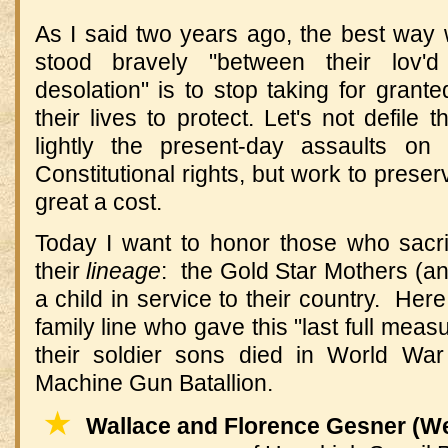
As I said two years ago, the best wa
stood bravely "between their lov
desolation" is to stop taking for gran
their lives to protect. Let's not defile t
lightly the present-day assaults on
Constitutional rights, but work to prese
great a cost.
Today I want to honor those who sacrifi
their
lineage
: the Gold Star Mothers (a
a child in service to their country. Her
family line who gave this "last full mea
their soldier sons died in World War
Machine Gun Batallion.
★
Wallace and Florence Gesner (We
====================
EXERCISE OBJECTIVE: In the records above, how many lines contain the string "their"? Reply with the number only.

TASK ANSWER: 5